The Chinese government plans to reform the country’s agriculture supply and marketing co-operative system. Last year the combined sales of China’s supply and marketing co-operatives reached Yuan 3.76tn ($612.4), with profits of Yuan 35.4bn.
In a paper issued earlier last month, the government highlights some key measures that need to be taken to revitalise the country’s co-operatives. These include establishing financing vehicles and e-commerce platforms to provide funding as well as sales support to farmers members of agricultural co-operatives. The government is also seeking to use online platforms to better connect farmer members with customers.
“Our co-operative system was a product of a socialist planned economy. It used to have great contributions to rural-urban developments. But as the agriculture sector develops, the system seemed to be losing touch with today’s farmers,” explained Wang Hanmin, secretary general of All China Federation of Supply and Marketing Cooperatives.

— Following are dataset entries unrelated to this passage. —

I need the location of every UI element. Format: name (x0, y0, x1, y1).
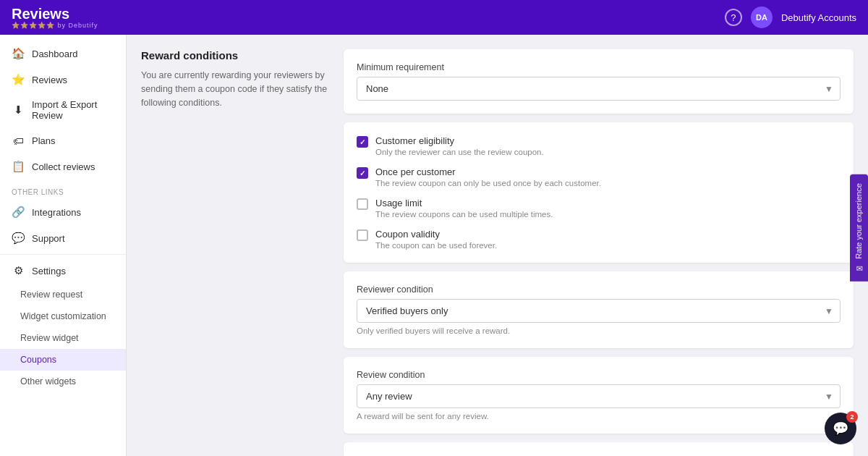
support-icon: 💬 (12, 232, 25, 245)
chat-button[interactable]: 💬 2 (825, 413, 856, 444)
sidebar-sub-item-widget-customization[interactable]: Widget customization (0, 305, 126, 327)
sub-item-label: Other widgets (20, 376, 76, 387)
sidebar-item-label: Collect reviews (32, 161, 95, 172)
reviewer-condition-select-wrapper: Verified buyers only All reviewers ▼ (357, 299, 841, 323)
sub-item-label: Widget customization (20, 311, 106, 321)
sub-item-label: Coupons (20, 355, 56, 365)
avatar: DA (751, 7, 773, 28)
minimum-rating-card: Minimum rating All reviewers who left re… (344, 442, 854, 456)
checkbox-desc: The coupon can be used forever. (375, 241, 497, 250)
sidebar-item-label: Support (32, 233, 65, 244)
settings-icon: ⚙ (12, 264, 25, 277)
rate-experience-button[interactable]: ✉ Rate your experience (850, 174, 868, 282)
integrations-icon: 🔗 (12, 206, 25, 219)
checkbox-label-group: Usage limit The review coupons can be us… (375, 198, 553, 219)
sidebar-item-collect-reviews[interactable]: 📋 Collect reviews (0, 153, 126, 180)
sidebar-item-integrations[interactable]: 🔗 Integrations (0, 199, 126, 225)
collect-icon: 📋 (12, 160, 25, 173)
checkboxes-card: ✓ Customer eligibility Only the reviewer… (344, 122, 854, 263)
sidebar-item-settings[interactable]: ⚙ Settings (0, 258, 126, 284)
reviewer-condition-card: Reviewer condition Verified buyers only … (344, 271, 854, 348)
main-content: Reward conditions You are currently rewa… (127, 35, 868, 456)
right-panel: Minimum requirement None Minimum purchas… (344, 49, 854, 442)
sub-item-label: Review widget (20, 333, 79, 343)
checkbox-input-customer-eligibility[interactable]: ✓ (357, 136, 368, 148)
checkbox-label: Once per customer (375, 166, 601, 177)
checkbox-input-usage-limit[interactable] (357, 198, 368, 210)
checkbox-section: ✓ Customer eligibility Only the reviewer… (357, 135, 841, 250)
checkbox-label: Usage limit (375, 198, 553, 208)
checkbox-desc: The review coupons can be used multiple … (375, 210, 553, 219)
sidebar-item-reviews[interactable]: ⭐ Reviews (0, 67, 126, 93)
logo-title: Reviews (12, 6, 98, 22)
sidebar-item-label: Integrations (32, 207, 81, 218)
sidebar-item-label: Plans (32, 135, 56, 146)
help-button[interactable]: ? (725, 9, 742, 26)
checkbox-label: Customer eligibility (375, 135, 544, 146)
sidebar-sub-item-coupons[interactable]: Coupons (0, 349, 126, 371)
review-condition-hint: A reward will be sent for any review. (357, 412, 841, 421)
sidebar-item-label: Import & Export Review (32, 99, 114, 121)
sidebar-item-label: Dashboard (32, 48, 78, 59)
review-condition-label: Review condition (357, 370, 841, 380)
reward-conditions-title: Reward conditions (141, 49, 329, 62)
checkbox-coupon-validity[interactable]: Coupon validity The coupon can be used f… (357, 229, 841, 250)
checkmark-icon: ✓ (359, 138, 365, 146)
minimum-requirement-select-wrapper: None Minimum purchase amount Minimum qua… (357, 77, 841, 101)
rate-experience-icon: ✉ (854, 263, 864, 273)
checkbox-input-once-per-customer[interactable]: ✓ (357, 167, 368, 179)
checkbox-label-group: Customer eligibility Only the reviewer c… (375, 135, 544, 156)
home-icon: 🏠 (12, 47, 25, 60)
app-header: Reviews ⭐⭐⭐⭐⭐ by Debutify ? DA Debutify … (0, 0, 868, 35)
sidebar-item-support[interactable]: 💬 Support (0, 225, 126, 251)
checkbox-label: Coupon validity (375, 229, 497, 240)
sidebar-sub-item-other-widgets[interactable]: Other widgets (0, 371, 126, 392)
plans-icon: 🏷 (12, 134, 25, 147)
sub-item-label: Review request (20, 290, 82, 300)
rate-experience-label: Rate your experience (855, 183, 864, 259)
star-icon: ⭐ (12, 73, 25, 86)
sidebar-nav: 🏠 Dashboard ⭐ Reviews ⬇ Import & Export … (0, 35, 126, 456)
sidebar-item-plans[interactable]: 🏷 Plans (0, 127, 126, 153)
minimum-requirement-card: Minimum requirement None Minimum purchas… (344, 49, 854, 114)
checkbox-once-per-customer[interactable]: ✓ Once per customer The review coupon ca… (357, 166, 841, 187)
chat-icon: 💬 (833, 421, 848, 436)
sidebar-sub-item-review-widget[interactable]: Review widget (0, 327, 126, 349)
checkbox-usage-limit[interactable]: Usage limit The review coupons can be us… (357, 198, 841, 219)
checkbox-customer-eligibility[interactable]: ✓ Customer eligibility Only the reviewer… (357, 135, 841, 156)
account-name: Debutify Accounts (781, 12, 856, 23)
checkbox-label-group: Coupon validity The coupon can be used f… (375, 229, 497, 250)
sidebar-item-dashboard[interactable]: 🏠 Dashboard (0, 41, 126, 67)
review-condition-card: Review condition Any review Reviews with… (344, 357, 854, 434)
checkmark-icon: ✓ (359, 169, 365, 177)
sidebar-item-label: Reviews (32, 75, 67, 85)
checkbox-label-group: Once per customer The review coupon can … (375, 166, 601, 187)
minimum-requirement-select[interactable]: None Minimum purchase amount Minimum qua… (357, 77, 841, 101)
left-panel: Reward conditions You are currently rewa… (141, 49, 329, 442)
settings-label: Settings (32, 266, 66, 276)
download-icon: ⬇ (12, 104, 25, 117)
logo-sub: ⭐⭐⭐⭐⭐ by Debutify (12, 22, 98, 29)
checkbox-input-coupon-validity[interactable] (357, 229, 368, 241)
review-condition-select-wrapper: Any review Reviews with photos Reviews w… (357, 384, 841, 408)
sidebar: 🏠 Dashboard ⭐ Reviews ⬇ Import & Export … (0, 35, 127, 456)
reviewer-condition-label: Reviewer condition (357, 284, 841, 295)
reviewer-condition-select[interactable]: Verified buyers only All reviewers (357, 299, 841, 323)
sidebar-item-import-export[interactable]: ⬇ Import & Export Review (0, 93, 126, 127)
app-logo: Reviews ⭐⭐⭐⭐⭐ by Debutify (12, 6, 98, 29)
minimum-requirement-label: Minimum requirement (357, 62, 841, 72)
reward-conditions-desc: You are currently rewarding your reviewe… (141, 69, 329, 109)
sidebar-sub-item-review-request[interactable]: Review request (0, 284, 126, 305)
other-links-label: OTHER LINKS (0, 180, 126, 199)
checkbox-desc: Only the reviewer can use the review cou… (375, 148, 544, 156)
header-right: ? DA Debutify Accounts (725, 7, 856, 28)
reviewer-condition-hint: Only verified buyers will receive a rewa… (357, 326, 841, 335)
sidebar-divider (0, 254, 126, 255)
chat-badge: 2 (846, 411, 858, 423)
checkbox-desc: The review coupon can only be used once … (375, 179, 601, 187)
review-condition-select[interactable]: Any review Reviews with photos Reviews w… (357, 384, 841, 408)
layout: 🏠 Dashboard ⭐ Reviews ⬇ Import & Export … (0, 35, 868, 456)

Reforming agricultural co-operatives is part of the central government’s plans for rural reform, set out in February this year. Some of the new measures have already been tested in the Jiangsu province.
“Many farmers that joined have benefited from a bigger sales platform and a stronger collective sales power,” said Zhang Baoguo, head of CO-OP, Yihe Village, Jiangsu province.
The Ministry of Agriculture also announced on 30 April that it would allocate Yuan 23.4bn to support the appropriate management scale of grains, with a strong emphasis being placed on family farms and farmer co-operatives.
Rural land in China is usually under collective ownership. Farmers are part of the collective community and enjoy land use rights. Under the new pilot scheme, they will be allowed to turn their land use rights into shares in farming enterprises or co-operative societies.